Photographed by Luisa Porter.


Story Jason Browne | Photograph Luisa Porter

Tyson Cunningham has been the recipient of some very public blessings.

Anyone who grows up playing ball in Columbus and makes the roster at Mississippi State is going to have a lot of eyes on him every time he laces up. Just as a young drummer from one of Columbus’ deepest musical families will have a lot of ears on him the second he picks up the sticks or the microphone at church.

But it wasn’t natural talent that saw Cunningham walk-on to the MSU basketball squad and eventually crack the starting rotation. And it wasn’t family connections that earned him the lead vocalist spot in his current gospel project, Sounds of Judah.

It was focus, the private blessing.

An example: Plenty of basketball stars burn out before they even get to college. High school gym glory makes them a hot commodity at house parties, the natural habitat of booze, weed and sex. Booze makes you fat. Weed makes you lazy. Sex makes babies. Cunningham sidestepped all these pitfalls early.

“When I was in the ninth grade I went to my last party. I remember it like it was yesterday. I looked around and asked myself, ‘What am I doing here? This is not my scene. I don’t feel comfortable,’” he says. “When I went to college I didn’t have a desire to be at parties. I wasn’t faced with the temptation of drugs, but girls were an issue.”

Aha! Girls! Cunningham had the focus to swerve past the drugs, bust his butt until he made the team at State and earn his degree in music, but college campuses are the natural habitat of beautiful girls.

Even without sex, girls can distract a Big Man On Campus. Except Cunningham chose to marry his girlfriend Crystal, whom he had been dating since the ninth grade.

“While I was on the team I made the decision that I wanted to marry her and do things God’s way. I didn’t have a job; I was still a college athlete, and my family was asking me how I’ll take care of a family. My response was ‘I don’t know, but God will provide,’” he says. “She agreed and trusted my faith, and we haven’t lacked for anything. We have a house, and our son, Christian, just turned 1. God did what I believed he would do, and Crystal helped keep me grounded.”

For the past two years, Cunningham’s laser focus has expanded to include the Sounds of Judah, a big collection of Columbus musicians and singers that are either family or have known each other for years. After bumping into each other at multiple events, Cunningham says the members decided to form a group together. They’ve performed at churches, festivals, weddings, funerals and elder-care homes, customizing their selections for the audience at every event. And out front is Cunningham, still in the public eye, still sharing his blessings.

“Tyson just has instant credibility around here,” says Doug Browning, music director at First United Methodist Church in Columbus. “I did a Black History Month program last year at Columbus High School and had Tyson come out to sing the third verse of ‘I Believe I Can Fly’ and the place just went up. When I said ‘Tyson Cunningham,’ it was just, ‘AHHHHHHHHHHHHHHHH!’”

“He has that special bond between performer and audience. He works to the words of a song and decorates with his voice. He can take a text and become a part of it.

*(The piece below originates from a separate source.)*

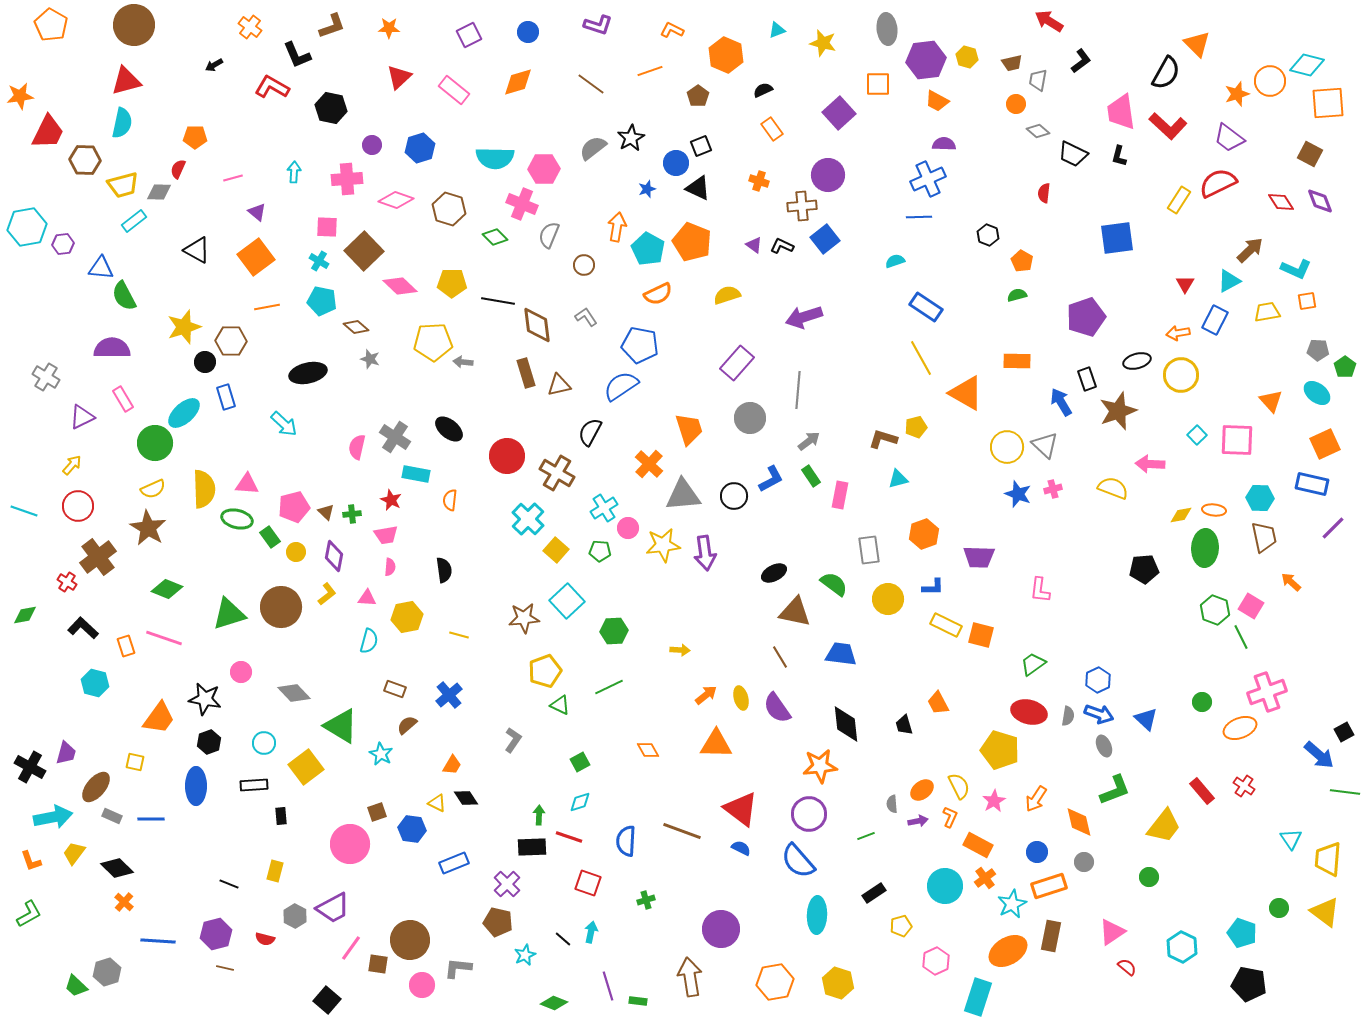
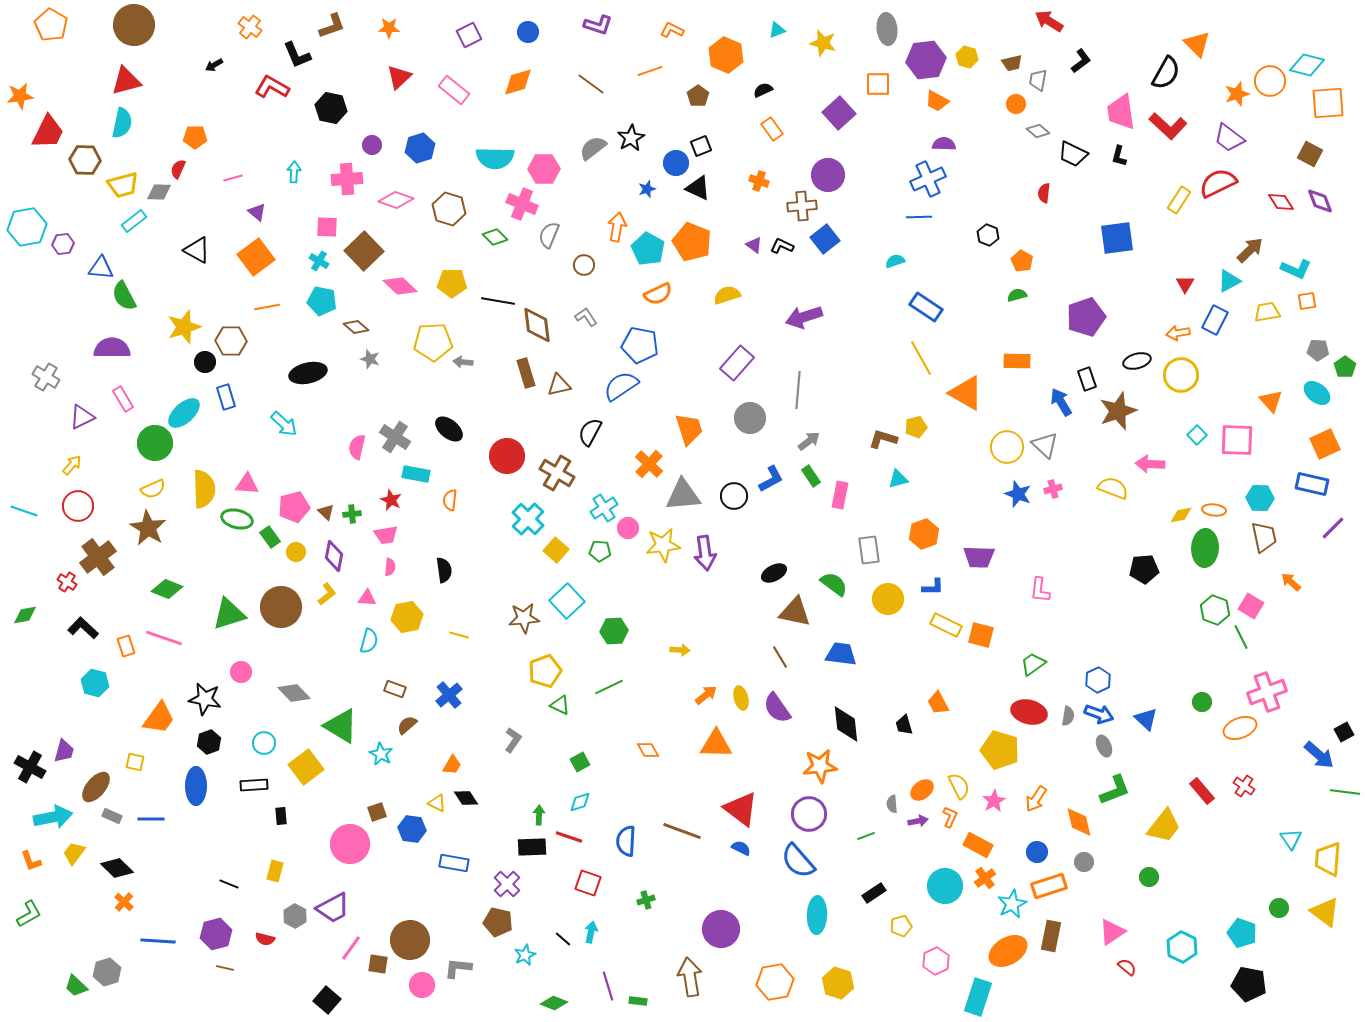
purple trapezoid at (66, 753): moved 2 px left, 2 px up
blue rectangle at (454, 863): rotated 32 degrees clockwise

And when people see him, they see everything he represents. They see the music; they see the athlete; and they see God through him.”

Sounds of Judah has been in the studio during the summer, working on an EP and planning a tour. Cunningham says the music is coming soon to iTunes and Spotify and everywhere else. He hopes the new songs will be a blessing to the public that has watched and supported him throughout his life and spread around the world.

“When we first formed, we really believed that the songs God would give us would be for the nations. A wide variety that wouldn’t fit into one frame. We believe He will give us songs for everyone,” says Cunningham.